The pitfalls of fame are a well documented subject, a fascinating component to the lives of the rich and the famous of whom so many people aspire to be. The downside to their fortune is a fierce reminder to us all that glitz, glamour and gloss are often a distraction for trouble that lurks beneath the surface, where deep-rooted ailments writhe in the confines of beauty and grandeur. Over the decades, many a star has courted controversy, manifesting their discordance in a multitude of ways; sometimes to admirable effect, other times to comic splendour, but there can also be a brutal and violent flipside that even the most artful of performers cannot tame or disguise.

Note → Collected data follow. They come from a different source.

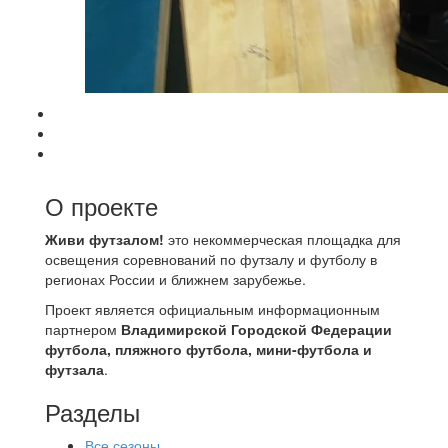
О проекте
Живи футзалом!
это некоммерческая площадка для
освещения соревнований по футзалу и футболу в
регионах России и ближнем зарубежье.
Проект является официальным информационным
партнером
Владимирской Городской Федерации
футбола, пляжного футбола, мини-футбола и
футзала
.
Разделы
Все сезоны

In this feature, the chosen five each offer something different to the table, but they are all bound together by one thing: wastefulness. Though they were all once successful, each displaying their aptitude at various stages in their career, one cannot help but think that they could have been so much more, especially numbers 2 and 5. Controversy is engrossing, and it is often considered the most newsworthy of matters, especially if it occurs in a world where perfection is shamelessly paraded before a lens, but it also provides a universal lesson: wealth and prosperity does not mean felicity.
5. Errol Flynn
Errol Flynn was the original sinner, the first bonafide bad boy of tinseltown, and his debased antics are of a legendary status. The Aussie-born actor made his name in adventure films in the 1930s including Captain Blood and The Adventures of Robin Hood, where his swashbuckling performances and classical good looks moulded him into a Hollywood heartthrob. In his relatively short life (he only made it to 50), the actor built up a reputation as a hellraiser by womanising and brawling relentlessly, along with drinking copious amounts of alcohol on a daily basis. Flynn was most infamously known for his satyromania, with an appetite that knew no bounds whether it were man or woman, young or old, legal or illegal.
His dear good friend and fellow screen star, David Niven, revealed in his later years that, to his alarm, Flynn once made a pass at him when the two were living in a shared beach house in LA, formerly known as Cirrhosis by the Sea, thereby all but ending their joint tenancy. Accompanied with many tales of debauchery and lechery, Flynn was also accused and once tried for having relations with underage girls, though he escaped conviction during a case in 1942. Additionally, during his lifetime, he was accused of rape, an allegation which he also managed to shake off.
Posthumously, he has been accused of harbouring Nazi sympathies, operating as a Nazi spy during World War Two, and, to top it off, drug smuggling. Though he passed away many years ago in 1959, just before the 60s came along and society began to liberate itself in the Western world, one would be hard pressed to find anyone who could match Flynn for the title of ‘The King of Controversy’.